Auteur : Cosey (d'après Disney)
Editeur : Glénat

Les éditions Glénat ont conclu un partenariat avec Disney pour confier des aventures de Mickey aux bons soins de scénaristes et dessinateurs européens réputés. Cinq albums sont d’ores et déjà prévus et chacun d’eux se doit bien entendu d’être un hommage respectueux à la célébrissime saga de l’oncle Walt. Ne vous attendez donc ni à lire quelque chose de révolutionnaire, ni à de la parodie caustique.

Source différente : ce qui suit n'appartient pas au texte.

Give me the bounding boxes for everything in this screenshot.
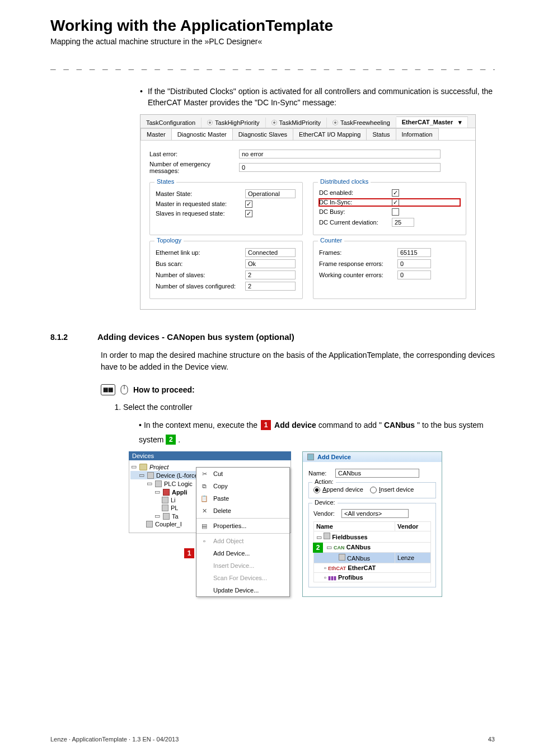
num-slaves-configured-label: Number of slaves configured: [156, 283, 245, 290]
callout-2-marker: 2 [313, 543, 323, 553]
append-device-radio[interactable]: AAppend deviceppend device [313, 486, 363, 493]
menu-add-device[interactable]: 1 Add Device... [196, 547, 289, 559]
canbus-item-icon [339, 554, 345, 561]
dc-busy-checkbox[interactable] [392, 208, 399, 216]
tab-taskfreewheeling[interactable]: TaskFreewheeling [327, 118, 396, 128]
paste-icon: 📋 [200, 494, 209, 503]
ethernet-link-value: Connected [245, 248, 296, 257]
insert-device-radio[interactable]: Insert device [370, 486, 414, 493]
properties-icon: ▤ [200, 521, 209, 530]
dc-deviation-value: 25 [392, 218, 414, 227]
tree-coupler[interactable]: Coupler_I [155, 521, 182, 528]
dc-insync-label: DC In-Sync: [319, 199, 392, 206]
dc-enabled-checkbox[interactable] [392, 189, 399, 197]
menu-paste[interactable]: 📋Paste [196, 492, 289, 505]
subtab-diagnostic-master[interactable]: Diagnostic Master [171, 128, 233, 140]
separator: _ _ _ _ _ _ _ _ _ _ _ _ _ _ _ _ _ _ _ _ … [50, 59, 495, 70]
last-error-label: Last error: [149, 151, 239, 157]
sub-tabstrip: Master Diagnostic Master Diagnostic Slav… [140, 128, 475, 141]
ethernet-link-label: Ethernet link up: [156, 249, 245, 256]
vendor-label: Vendor: [313, 510, 341, 517]
master-requested-checkbox[interactable] [245, 200, 252, 208]
mouse-icon [120, 385, 129, 395]
action-legend: Action: [312, 478, 336, 485]
menu-properties[interactable]: ▤Properties... [196, 520, 289, 532]
section-paragraph: In order to map the desired machine stru… [101, 349, 495, 373]
task-icon [163, 513, 170, 520]
tree-profibus[interactable]: Profibus [338, 574, 363, 581]
tab-taskmidpriority[interactable]: TaskMidPriority [266, 118, 327, 128]
tree-plc-logic[interactable]: PLC Logic [164, 480, 193, 487]
num-slaves-configured-value: 2 [245, 282, 296, 291]
how-to-proceed: ▦▦ How to proceed: [101, 384, 495, 395]
tree-application[interactable]: Appli [172, 489, 188, 496]
tree-pl[interactable]: PL [171, 505, 178, 511]
bus-scan-label: Bus scan: [156, 260, 245, 267]
topology-legend: Topology [154, 237, 184, 244]
menu-copy[interactable]: ⧉Copy [196, 480, 289, 492]
counter-legend: Counter [318, 237, 344, 244]
fieldbusses-icon [324, 533, 330, 539]
frame-response-errors-label: Frame response errors: [319, 260, 397, 267]
tree-ethercat[interactable]: EtherCAT [348, 564, 376, 571]
section-heading: Adding devices - CANopen bus system (opt… [97, 332, 294, 342]
counter-group: Counter Frames:65115 Frame response erro… [313, 241, 466, 299]
context-menu: ✂Cut ⧉Copy 📋Paste ✕Delete ▤Properties...… [196, 467, 290, 597]
subtab-master[interactable]: Master [140, 128, 172, 140]
top-tabstrip: TaskConfiguration TaskHighPriority TaskM… [140, 115, 475, 128]
gear-icon [271, 120, 277, 125]
ethercat-diagnostic-screenshot: TaskConfiguration TaskHighPriority TaskM… [140, 114, 476, 310]
page-title: Working with the ApplicationTemplate [50, 17, 495, 35]
master-requested-label: Master in requested state: [156, 200, 245, 207]
col-vendor[interactable]: Vendor [395, 522, 431, 531]
topology-group: Topology Ethernet link up:Connected Bus … [149, 241, 303, 299]
subtab-information[interactable]: Information [396, 128, 439, 140]
subtab-status[interactable]: Status [366, 128, 396, 140]
subtab-ethercat-io-mapping[interactable]: EtherCAT I/O Mapping [293, 128, 367, 140]
tab-taskconfiguration[interactable]: TaskConfiguration [140, 118, 202, 128]
tree-task[interactable]: Ta [172, 513, 179, 520]
device-group: Device: Vendor:<All vendors> NameVendor … [308, 503, 436, 587]
states-group: States Master State:Operational Master i… [149, 182, 303, 235]
tree-lib[interactable]: Li [171, 497, 176, 503]
device-icon [147, 472, 154, 479]
bus-scan-value: Ok [245, 259, 296, 268]
pl-icon [162, 505, 168, 511]
menu-update-device[interactable]: Update Device... [196, 584, 289, 596]
device-table[interactable]: NameVendor ▭ Fieldbusses 2 ▭ CAN CANbus … [313, 521, 431, 582]
devices-panel-title: Devices [129, 451, 291, 460]
last-error-value: no error [239, 150, 441, 158]
states-legend: States [154, 178, 176, 185]
callout-1-marker: 1 [184, 548, 194, 558]
tree-canbus-group[interactable]: CANbus [346, 544, 371, 550]
tab-dropdown-icon[interactable]: ▾ [458, 119, 462, 126]
device-legend: Device: [312, 499, 338, 506]
tab-ethercat-master[interactable]: EtherCAT_Master▾ [396, 116, 469, 128]
slaves-requested-checkbox[interactable] [245, 210, 252, 217]
working-counter-errors-value: 0 [397, 270, 431, 279]
tree-project[interactable]: Project [149, 464, 168, 470]
master-state-label: Master State: [156, 190, 245, 197]
tab-taskhighpriority[interactable]: TaskHighPriority [202, 118, 265, 128]
menu-delete[interactable]: ✕Delete [196, 505, 289, 517]
emergency-messages-value: 0 [239, 163, 441, 172]
footer-left: Lenze · ApplicationTemplate · 1.3 EN - 0… [50, 736, 179, 743]
dc-enabled-label: DC enabled: [319, 189, 392, 196]
add-device-title: Add Device [303, 452, 442, 462]
tree-fieldbusses[interactable]: Fieldbusses [332, 534, 368, 540]
action-group: Action: AAppend deviceppend device Inser… [308, 482, 436, 498]
working-counter-errors-label: Working counter errors: [319, 272, 397, 278]
menu-scan-for-devices: Scan For Devices... [196, 572, 289, 584]
dc-deviation-label: DC Current deviation: [319, 219, 392, 226]
menu-cut[interactable]: ✂Cut [196, 468, 289, 480]
dc-insync-checkbox[interactable] [392, 199, 399, 206]
subtab-diagnostic-slaves[interactable]: Diagnostic Slaves [232, 128, 293, 140]
col-name[interactable]: Name [314, 522, 395, 531]
vendor-select[interactable]: <All vendors> [341, 509, 409, 518]
num-slaves-label: Number of slaves: [156, 272, 245, 278]
tree-canbus-item[interactable]: CANbus [347, 555, 370, 562]
add-object-icon: ▫ [200, 536, 209, 545]
gear-icon [332, 120, 338, 125]
slaves-requested-label: Slaves in requesed state: [156, 210, 245, 217]
name-input[interactable]: CANbus [335, 469, 419, 478]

Cela ne signifie pas qu’il y ait absence de surprises : le simple fait qu’un de ces albums soit signé par Cosey en est déjà une de taille, puisqu’on ne le connaissait que dans un registre réaliste (Jonathan, A la recherche de Peter Pan, Le voyage en Italie, Le Bouddha d'Azur…)

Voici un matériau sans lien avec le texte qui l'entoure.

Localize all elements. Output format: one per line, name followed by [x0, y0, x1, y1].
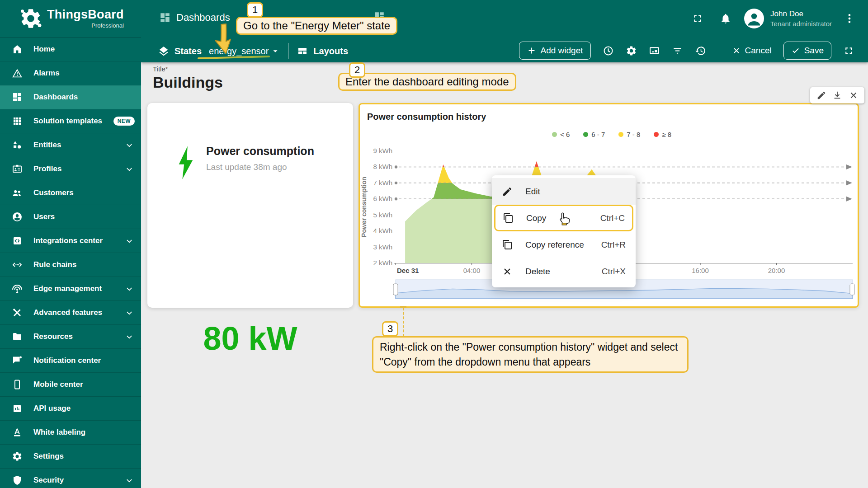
settings-icon[interactable]: [626, 45, 637, 56]
settings-icon: [12, 451, 23, 462]
threshold-dot: [395, 197, 397, 200]
sidebar-item-api-usage[interactable]: API usage: [0, 397, 141, 421]
chevron-down-icon[interactable]: [124, 307, 135, 318]
sidebar-item-label: Notification center: [33, 356, 101, 365]
sidebar-item-edge-management[interactable]: Edge management: [0, 277, 141, 301]
fullscreen-icon[interactable]: [692, 13, 703, 24]
sidebar-item-label: Solution templates: [33, 117, 102, 126]
sidebar-item-label: Edge management: [33, 284, 102, 293]
users-icon: [12, 211, 23, 222]
close-widget-icon[interactable]: [849, 90, 859, 100]
y-axis-tick-label: 7 kWh: [373, 179, 392, 187]
y-axis-tick-label: 3 kWh: [373, 243, 392, 251]
toolbar-divider: [719, 42, 719, 59]
last-update-label: Last update 38m ago: [206, 162, 314, 172]
notifications-icon[interactable]: [720, 13, 731, 24]
sidebar-item-label: Mobile center: [33, 380, 83, 389]
sidebar-item-label: Security: [33, 476, 64, 485]
chevron-down-icon[interactable]: [270, 46, 280, 56]
save-button[interactable]: Save: [783, 42, 831, 60]
chevron-down-icon[interactable]: [124, 475, 135, 486]
sidebar-item-advanced-features[interactable]: Advanced features: [0, 301, 141, 325]
x-axis-tick-label: 20:00: [768, 267, 785, 274]
sidebar-item-label: Profiles: [33, 164, 61, 174]
tutorial-callout-3: Right-click on the "Power consumption hi…: [372, 336, 689, 373]
close-icon: [502, 266, 513, 277]
solution-templates-icon: [12, 116, 23, 127]
sidebar-item-resources[interactable]: Resources: [0, 325, 141, 349]
version-history-icon[interactable]: [695, 45, 706, 56]
edge-management-icon: [12, 283, 23, 294]
cancel-button[interactable]: Cancel: [732, 46, 772, 56]
sidebar-nav: HomeAlarmsDashboardsSolution templatesNE…: [0, 38, 141, 488]
sidebar-item-solution-templates[interactable]: Solution templatesNEW: [0, 109, 141, 133]
time-window-icon[interactable]: [603, 45, 614, 56]
chevron-down-icon[interactable]: [124, 140, 135, 150]
alarms-icon: [12, 68, 23, 79]
sidebar-item-label: Rule chains: [33, 260, 76, 269]
y-axis-tick-label: 6 kWh: [373, 195, 392, 202]
sidebar-item-entities[interactable]: Entities: [0, 133, 141, 157]
sidebar-item-white-labeling[interactable]: White labeling: [0, 421, 141, 445]
context-menu-item-delete[interactable]: DeleteCtrl+X: [492, 258, 636, 285]
user-name: John Doe: [770, 9, 832, 19]
dashboard-toolbar-right: Add widget Cancel Save: [519, 41, 854, 61]
sidebar-item-profiles[interactable]: Profiles: [0, 157, 141, 181]
dashboards-icon: [12, 92, 23, 103]
page-title[interactable]: Buildings: [153, 74, 223, 91]
shortcut-label: Ctrl+C: [600, 213, 625, 223]
manage-layouts-icon[interactable]: [649, 45, 660, 56]
sidebar-item-home[interactable]: Home: [0, 38, 141, 61]
sidebar-item-alarms[interactable]: Alarms: [0, 61, 141, 85]
sidebar-item-mobile-center[interactable]: Mobile center: [0, 373, 141, 397]
layouts-button[interactable]: Layouts: [313, 46, 348, 56]
add-widget-button[interactable]: Add widget: [519, 42, 591, 60]
sidebar-item-dashboards[interactable]: Dashboards: [0, 85, 141, 109]
chevron-down-icon[interactable]: [124, 331, 135, 342]
layouts-icon: [297, 46, 308, 56]
sidebar-item-settings[interactable]: Settings: [0, 445, 141, 469]
sidebar-item-integrations-center[interactable]: Integrations center: [0, 229, 141, 253]
context-menu-label: Copy: [526, 213, 546, 223]
sidebar-item-notification-center[interactable]: Notification center: [0, 349, 141, 373]
notification-center-icon: [12, 355, 23, 366]
navigator-right-handle[interactable]: [850, 284, 854, 295]
context-menu-item-copy-reference[interactable]: Copy referenceCtrl+R: [492, 231, 636, 258]
states-label: States: [175, 46, 202, 56]
sidebar-item-security[interactable]: Security: [0, 469, 141, 488]
download-widget-icon[interactable]: [832, 90, 842, 100]
header-right: John Doe Tenant administrator: [692, 0, 868, 37]
customers-icon: [12, 188, 23, 198]
sidebar-item-label: Users: [33, 212, 55, 221]
filter-icon[interactable]: [672, 45, 683, 56]
sidebar-item-label: Home: [33, 45, 55, 54]
chevron-down-icon[interactable]: [124, 283, 135, 294]
chevron-down-icon[interactable]: [124, 235, 135, 246]
sidebar-item-label: Alarms: [33, 69, 60, 78]
sidebar-item-rule-chains[interactable]: Rule chains: [0, 253, 141, 277]
profiles-icon: [12, 164, 23, 174]
context-menu-item-edit[interactable]: Edit: [492, 178, 636, 205]
y-axis-tick-label: 4 kWh: [373, 227, 392, 235]
context-menu-label: Copy reference: [525, 240, 584, 250]
y-axis-tick-label: 8 kWh: [373, 163, 392, 170]
resources-icon: [12, 331, 23, 342]
chevron-down-icon[interactable]: [124, 164, 135, 174]
avatar[interactable]: [744, 9, 764, 28]
more-menu-icon[interactable]: [844, 13, 850, 24]
copy-icon: [502, 239, 513, 250]
entities-icon: [12, 140, 23, 150]
brand-logo[interactable]: ThingsBoard Professional: [0, 0, 141, 38]
home-icon: [12, 44, 23, 55]
edit-widget-icon[interactable]: [816, 90, 826, 100]
tutorial-connector-line: [403, 308, 404, 337]
x-axis-tick-label: Dec 31: [397, 267, 419, 274]
sidebar-item-users[interactable]: Users: [0, 205, 141, 229]
y-axis-tick-label: 9 kWh: [373, 147, 392, 155]
sidebar-item-customers[interactable]: Customers: [0, 181, 141, 205]
navigator-left-handle[interactable]: [393, 284, 398, 295]
power-consumption-widget[interactable]: Power consumption Last update 38m ago 80…: [147, 103, 353, 308]
threshold-arrow-icon: [846, 180, 852, 185]
fullscreen-icon[interactable]: [843, 45, 854, 56]
white-labeling-icon: [12, 427, 23, 438]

Le Mickey Craziest Adventures, scénarisé par Lewis Trondheim et mis en images par Keramidas, est quant à lui nerveux, sur-expressif, rocambolesque et narré avec beaucoup de dynamisme. On ne s’en étonnera pas vraiment de la part du papa de Lapinot, de La Mouche et de Ralph Azham, qui s’était déjà réapproprié cet autre personnage emblématique qu’est Spirou. Amusant mais facultatif. 



Je m’attarderai donc ici surtout sur Une mystérieuse mélodie, dont le point de départ créatif me semble avoir davantage d’intérêt. En tant qu’ancien lecteur de Mickey, Cosey s’est interrogé sur l’origine de sa rencontre avec Minnie et laisse vagabonder son imagination pour nous offrir une jolie petite histoire volontairement vieillotte, touchante, truffée de références (Oswald le Lapin, les Silly Symphonies, le nom de Pluto, etc.), avec un dessin qui, lui aussi, rappelle le charme des débuts de la souris anthropomorphique (1928). Le récit démarre même un peu avant, en 1927, à une époque où Mickey aurait débuté sa carrière comme scénariste pour Hollywood, avec beaucoup d'assurance et de naïveté. 

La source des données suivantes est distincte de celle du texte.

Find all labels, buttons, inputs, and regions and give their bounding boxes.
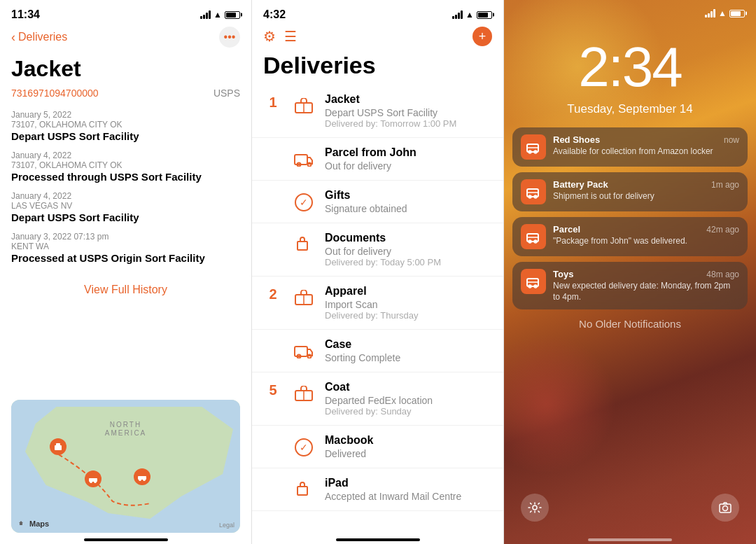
home-indicator-detail (0, 533, 251, 544)
notif-header-battery-pack: Battery Pack 1m ago (553, 179, 739, 190)
package-icon-jacket (291, 93, 316, 118)
home-bar-list (336, 538, 420, 541)
camera-icon[interactable] (711, 494, 739, 522)
item-badge-gifts (263, 189, 283, 190)
item-status-coat: Departed FedEx location (325, 395, 492, 406)
package-icon-coat (291, 381, 316, 406)
list-item[interactable]: ✓ Macbook Delivered (252, 426, 503, 468)
notif-card-red-shoes[interactable]: Red Shoes now Available for collection f… (512, 127, 748, 167)
tracking-row: 7316971094700000 USPS (11, 88, 240, 99)
status-time-list: 4:32 (263, 8, 286, 21)
item-sub-jacket: Delivered by: Tomorrow 1:00 PM (325, 118, 492, 129)
map-brand-label: Maps (17, 519, 49, 529)
back-label: Deliveries (18, 31, 67, 43)
notif-text-red-shoes: Available for collection from Amazon loc… (553, 146, 739, 158)
history-item: January 4, 2022 LAS VEGAS NV Depart USPS… (11, 191, 240, 223)
list-item[interactable]: Case Sorting Complete (252, 330, 503, 372)
battery-icon (225, 11, 240, 19)
map-container: NORTH AMERICA Maps Legal (11, 400, 240, 533)
notif-card-toys[interactable]: Toys 48m ago New expected delivery date:… (512, 262, 748, 309)
item-status-jacket: Depart USPS Sort Facility (325, 107, 492, 118)
item-text-case: Case Sorting Complete (325, 338, 492, 363)
package-title: Jacket (11, 56, 240, 82)
tracking-number[interactable]: 7316971094700000 (11, 88, 99, 99)
check-circle-icon: ✓ (295, 193, 313, 211)
filter-icon[interactable]: ☰ (284, 28, 297, 45)
detail-nav: ‹ Deliveries ••• (0, 24, 251, 53)
notif-icon-toys (521, 269, 546, 294)
list-item[interactable]: Parcel from John Out for delivery (252, 138, 503, 181)
item-status-docs: Out for delivery (325, 246, 492, 257)
more-icon: ••• (224, 31, 236, 43)
map-legal-label: Legal (219, 522, 234, 529)
notif-header-red-shoes: Red Shoes now (553, 134, 739, 145)
list-nav: ⚙ ☰ + (252, 24, 503, 52)
wifi-icon-lock: ▲ (718, 8, 727, 18)
check-icon-macbook: ✓ (291, 434, 316, 459)
list-item[interactable]: ✓ Gifts Signature obtained (252, 181, 503, 223)
view-full-history-button[interactable]: View Full History (11, 272, 240, 307)
battery-icon-lock (729, 10, 745, 18)
notif-time-parcel: 42m ago (706, 225, 739, 235)
item-badge-coat: 5 (263, 381, 283, 398)
map-pin-waypoint (85, 470, 102, 487)
item-badge-ipad (263, 477, 283, 478)
notif-body-red-shoes: Red Shoes now Available for collection f… (553, 134, 739, 158)
notif-card-battery-pack[interactable]: Battery Pack 1m ago Shipment is out for … (512, 172, 748, 211)
notif-text-toys: New expected delivery date: Monday, from… (553, 281, 739, 302)
list-title: Deliveries (252, 52, 503, 85)
history-event-4: Processed at USPS Origin Sort Facility (11, 252, 240, 264)
home-indicator-list (252, 534, 503, 544)
no-older-notifications: No Older Notifications (512, 318, 748, 330)
back-chevron-icon: ‹ (11, 30, 15, 45)
notif-body-battery-pack: Battery Pack 1m ago Shipment is out for … (553, 179, 739, 202)
notif-title-battery-pack: Battery Pack (553, 179, 608, 190)
svg-point-3 (90, 480, 92, 483)
settings-icon[interactable]: ⚙ (263, 28, 276, 45)
item-badge-case (263, 338, 283, 340)
truck-icon-parcel (291, 146, 316, 172)
history-date-3: January 4, 2022 (11, 191, 240, 201)
list-item[interactable]: 5 Coat Departed FedEx location Delivered… (252, 372, 503, 426)
detail-content: Jacket 7316971094700000 USPS January 5, … (0, 53, 251, 400)
history-location-1: 73107, OKLAHOMA CITY OK (11, 120, 240, 130)
list-item[interactable]: iPad Accepted at Inward Mail Centre (252, 468, 503, 511)
svg-rect-21 (298, 487, 307, 495)
signal-icon-list (452, 11, 463, 19)
svg-point-36 (723, 506, 728, 511)
history-location-4: KENT WA (11, 242, 240, 251)
package-icon-apparel (291, 285, 316, 310)
list-item[interactable]: 1 Jacket Depart USPS Sort Facility Deliv… (252, 85, 503, 138)
item-status-case: Sorting Complete (325, 352, 492, 363)
home-indicator-lock (504, 536, 756, 544)
map-pin-current (134, 468, 150, 485)
item-name-docs: Documents (325, 232, 492, 244)
list-item[interactable]: 2 Apparel Import Scan Delivered by: Thur… (252, 277, 503, 330)
item-text-macbook: Macbook Delivered (325, 434, 492, 459)
add-delivery-button[interactable]: + (472, 27, 492, 46)
item-name-macbook: Macbook (325, 434, 492, 447)
notif-icon-red-shoes (521, 134, 546, 160)
flashlight-icon[interactable] (521, 494, 549, 522)
history-item: January 4, 2022 73107, OKLAHOMA CITY OK … (11, 151, 240, 183)
item-name-jacket: Jacket (325, 93, 492, 106)
notif-time-battery-pack: 1m ago (711, 180, 739, 190)
lock-bottom (504, 488, 756, 536)
lock-status-icons: ▲ (705, 8, 745, 18)
svg-rect-10 (295, 155, 307, 165)
cart-icon-ipad (291, 477, 316, 502)
list-item[interactable]: Documents Out for delivery Delivered by:… (252, 223, 503, 277)
back-button[interactable]: ‹ Deliveries (11, 30, 67, 45)
history-date-2: January 4, 2022 (11, 151, 240, 160)
history-item: January 5, 2022 73107, OKLAHOMA CITY OK … (11, 110, 240, 142)
notif-title-parcel: Parcel (553, 224, 580, 235)
more-button[interactable]: ••• (219, 27, 240, 48)
item-text-apparel: Apparel Import Scan Delivered by: Thursd… (325, 285, 492, 321)
item-name-gifts: Gifts (325, 189, 492, 202)
cart-icon-docs (291, 232, 316, 257)
history-event-2: Processed through USPS Sort Facility (11, 171, 240, 183)
item-text-jacket: Jacket Depart USPS Sort Facility Deliver… (325, 93, 492, 129)
notif-text-battery-pack: Shipment is out for delivery (553, 191, 739, 202)
notif-card-parcel[interactable]: Parcel 42m ago "Package from John" was d… (512, 217, 748, 256)
lock-status-bar: ▲ (504, 0, 756, 21)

Reconnaît-on le style de Cosey au travers de cette bande dessinée ? Oui, indéniablement: la maquette de couverture, le cartouche de titre et sa typographie, le choix des couleurs (prédominance des jaunes, ocres et contrastes bleus), un aspect plus contemplatif que basé sur l’action… L’intrigue est pourtant assez complexe - toutes proportions gardées pour ce type de lecture - , d’offrir un suspense “polar jeunesse” et de renforcer la psychologie des personnages. Les répliques absurdes de Dingo sont d’ailleurs savoureuses.


Inutile d’en dévoiler davantage. Une petite réussite à découvrir. Pour les enfants et les grands enfants nostalgiques, qui apprécieront aussi les couvertures rigides et le dos toilé “vintage” fort à propos.